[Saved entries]
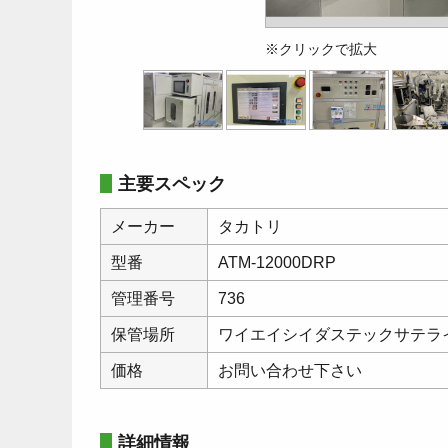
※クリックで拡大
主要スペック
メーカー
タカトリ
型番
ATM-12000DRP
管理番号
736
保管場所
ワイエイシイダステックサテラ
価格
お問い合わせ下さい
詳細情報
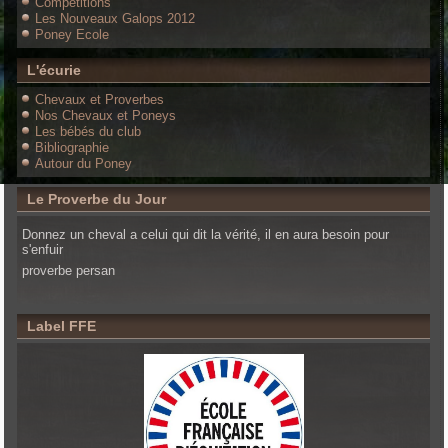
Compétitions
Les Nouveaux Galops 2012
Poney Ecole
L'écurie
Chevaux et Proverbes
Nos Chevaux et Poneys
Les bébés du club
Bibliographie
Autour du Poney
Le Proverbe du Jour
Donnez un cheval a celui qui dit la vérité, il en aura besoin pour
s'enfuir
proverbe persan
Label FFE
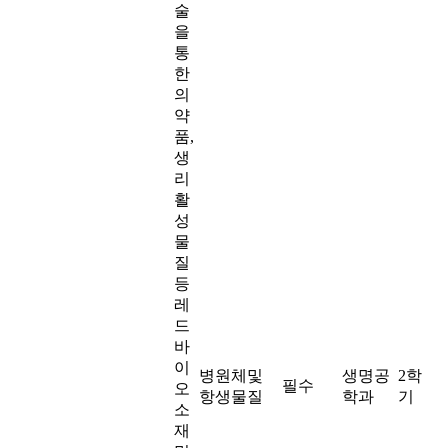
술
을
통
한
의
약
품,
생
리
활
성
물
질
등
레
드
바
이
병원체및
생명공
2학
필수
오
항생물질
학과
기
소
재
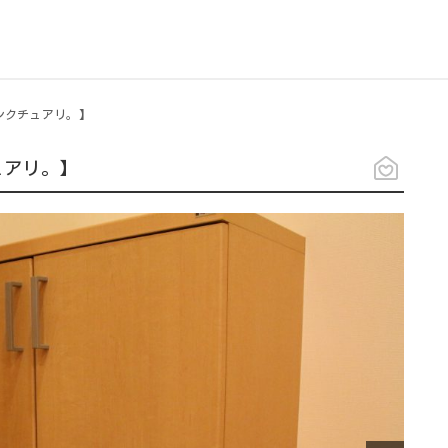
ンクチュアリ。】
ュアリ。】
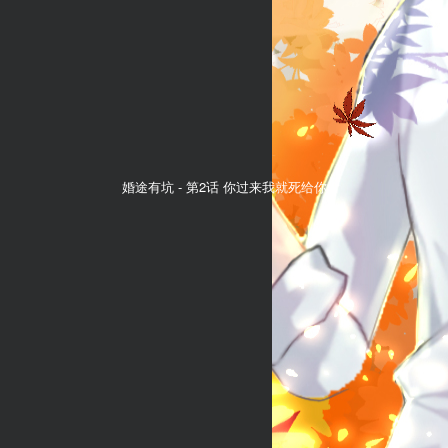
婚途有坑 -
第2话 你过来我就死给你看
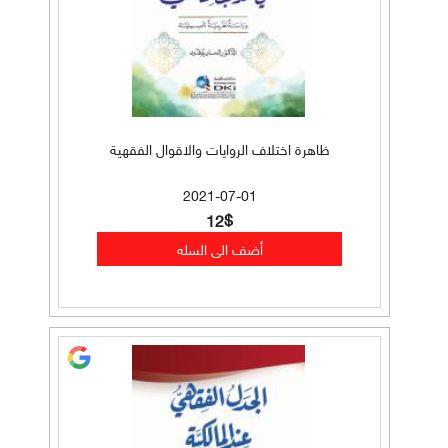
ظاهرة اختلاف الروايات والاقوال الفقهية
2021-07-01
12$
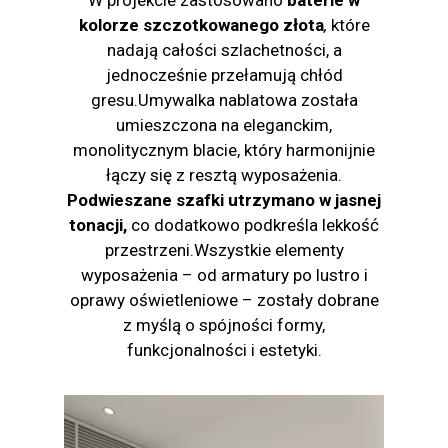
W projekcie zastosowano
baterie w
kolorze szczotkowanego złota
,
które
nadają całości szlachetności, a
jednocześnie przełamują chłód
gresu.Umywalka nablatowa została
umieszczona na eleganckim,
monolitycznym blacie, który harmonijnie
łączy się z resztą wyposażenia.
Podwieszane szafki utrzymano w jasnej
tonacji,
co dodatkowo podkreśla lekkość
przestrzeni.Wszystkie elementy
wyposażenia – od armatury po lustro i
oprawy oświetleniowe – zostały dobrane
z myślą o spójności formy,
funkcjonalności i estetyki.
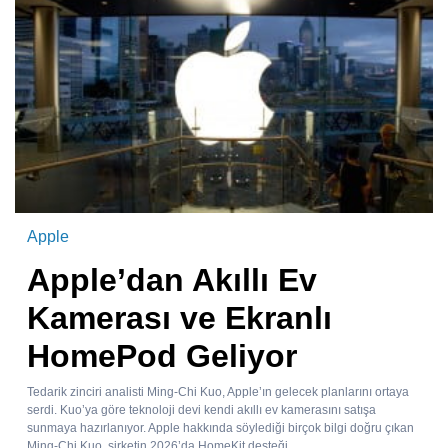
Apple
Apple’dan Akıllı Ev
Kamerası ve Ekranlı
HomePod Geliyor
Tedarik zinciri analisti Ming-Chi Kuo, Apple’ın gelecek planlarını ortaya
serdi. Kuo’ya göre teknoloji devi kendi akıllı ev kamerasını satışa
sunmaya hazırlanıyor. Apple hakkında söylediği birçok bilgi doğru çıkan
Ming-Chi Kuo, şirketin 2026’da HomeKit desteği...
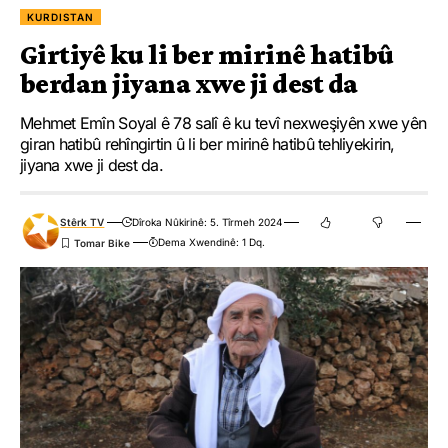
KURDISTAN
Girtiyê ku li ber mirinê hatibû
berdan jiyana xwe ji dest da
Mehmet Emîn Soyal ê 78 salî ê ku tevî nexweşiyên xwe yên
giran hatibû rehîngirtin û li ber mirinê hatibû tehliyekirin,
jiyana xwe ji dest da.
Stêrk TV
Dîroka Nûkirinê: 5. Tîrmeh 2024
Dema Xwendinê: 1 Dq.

**About this exercise**
Return the data above in its exact wording, with none of the pictures.

**Answer area**
※クリックで拡大
主要スペック
メーカー
タカトリ
型番
ATM-12000DRP
管理番号
736
保管場所
ワイエイシイダステックサテラ
価格
お問い合わせ下さい
詳細情報
Compétitions
Les Nouveaux Galops 2012
Poney Ecole
L'écurie
Chevaux et Proverbes
Nos Chevaux et Poneys
Les bébés du club
Bibliographie
Autour du Poney
Le Proverbe du Jour
Donnez un cheval a celui qui dit la vérité, il en aura besoin pour
s'enfuir
proverbe persan
Label FFE
술
을
통
한
의
약
품,
생
리
활
성
물
질
등
레
드
바
이
병원체및
생명공
2학
필수
오
항생물질
학과
기
소
재
ンクチュアリ。】
ュアリ。】
婚途有坑 -
第2话 你过来我就死给你看
ظاهرة اختلاف الروايات والاقوال الفقهية
2021-07-01
12$
W projekcie zastosowano
baterie w
kolorze szczotkowanego złota
,
które
nadają całości szlachetności, a
jednocześnie przełamują chłód
gresu.Umywalka nablatowa została
umieszczona na eleganckim,
monolitycznym blacie, który harmonijnie
łączy się z resztą wyposażenia.
Podwieszane szafki utrzymano w jasnej
tonacji,
co dodatkowo podkreśla lekkość
przestrzeni.Wszystkie elementy
wyposażenia – od armatury po lustro i
oprawy oświetleniowe – zostały dobrane
z myślą o spójności formy,
funkcjonalności i estetyki.
Apple
Apple’dan Akıllı Ev
Kamerası ve Ekranlı
HomePod Geliyor
Tedarik zinciri analisti Ming-Chi Kuo, Apple’ın gelecek planlarını ortaya
serdi. Kuo’ya göre teknoloji devi kendi akıllı ev kamerasını satışa
sunmaya hazırlanıyor. Apple hakkında söylediği birçok bilgi doğru çıkan
Ming-Chi Kuo, şirketin 2026’da HomeKit desteği...
KURDISTAN
Girtiyê ku li ber mirinê hatibû
berdan jiyana xwe ji dest da
Mehmet Emîn Soyal ê 78 salî ê ku tevî nexweşiyên xwe yên
giran hatibû rehîngirtin û li ber mirinê hatibû tehliyekirin,
jiyana xwe ji dest da.
Stêrk TV
Dîroka Nûkirinê: 5. Tîrmeh 2024
Dema Xwendinê: 1 Dq.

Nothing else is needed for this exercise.